22 maio, 2009

Se o conflito é a graça

Se o conflito é a graça paradoxal que dá forma à história, se a transgressão é o sopro que lhe infunde ânimo, então há embutida em toda história uma ambivalência essencial. Horrores grandes e inequívocos como a guerra são transtornados por pequenas lealdades e heroísmos que, se não os redimem, ao menos absolutamente desconcertam, porque são coisas boas que nascem de coisas ruins.

Mesmo histórias que perseguem com sucesso um final feliz não estão livres dessa contradição interna, porque também dependem, antes de se aquietarem no ponto final, de equívocos, de ameaças, de separações. Antes de ser premiado e justificado no fim, Jó ponderará incessantemente se os fins justificam os meios.

Essa ambivalência essencial da narrativa é pontuada formalmente pelo vocabulário de Gênesis, que esforça-se para explicar que o conhecimento do bem e do mal são simultâneos.
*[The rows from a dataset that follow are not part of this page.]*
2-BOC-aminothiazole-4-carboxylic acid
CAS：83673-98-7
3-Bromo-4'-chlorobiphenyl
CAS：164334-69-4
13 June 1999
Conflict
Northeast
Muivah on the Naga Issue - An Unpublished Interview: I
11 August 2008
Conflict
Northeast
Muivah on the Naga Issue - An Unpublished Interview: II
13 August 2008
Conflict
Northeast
Não é – preste atenção – como se na bem-aventurança anterior à transgressão Adão e Eva tivessem conhecido apenas o bem; não é como se depois da queda lhes fosse acrescentado o conhecimento do mal. A árvore é desde a primeira menção estabelecida como “do conhecimento do bem-e-do-mal”. Ou seja, no momento primordial da transgressão o ser humano conhece ao mesmo o tempo, num único vislumbre terrível e singular, tanto um quanto o outro.

A lição, a atordoante lição, é que o bem não pode ser conhecido sem o conhecimento simultâneo e correspondente do mal. O próprio Deus não pode se dar ao luxo de viver num mundo inconcebível que abraça a percepção de um e vive na ignorância do outro (”o homem tornou-se como um de nós, conhecendo o bem e o mal”).
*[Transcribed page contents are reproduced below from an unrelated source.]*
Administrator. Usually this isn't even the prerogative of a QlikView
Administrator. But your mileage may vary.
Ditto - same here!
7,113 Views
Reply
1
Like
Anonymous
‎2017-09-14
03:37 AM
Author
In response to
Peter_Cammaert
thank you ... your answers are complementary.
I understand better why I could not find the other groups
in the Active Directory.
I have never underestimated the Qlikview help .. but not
Na transgressão o homem depara-se simultaneamente com as maravilhas e terrores da autodeterminação, e entende pela primeira vez (pois o relógio já começou a correr) as implicações de tomar parte numa história que ainda não terminou. Entende que algo pode ser tentado para consertar o estrago que já foi feito, mas absolutamente tudo ainda pode dar errado.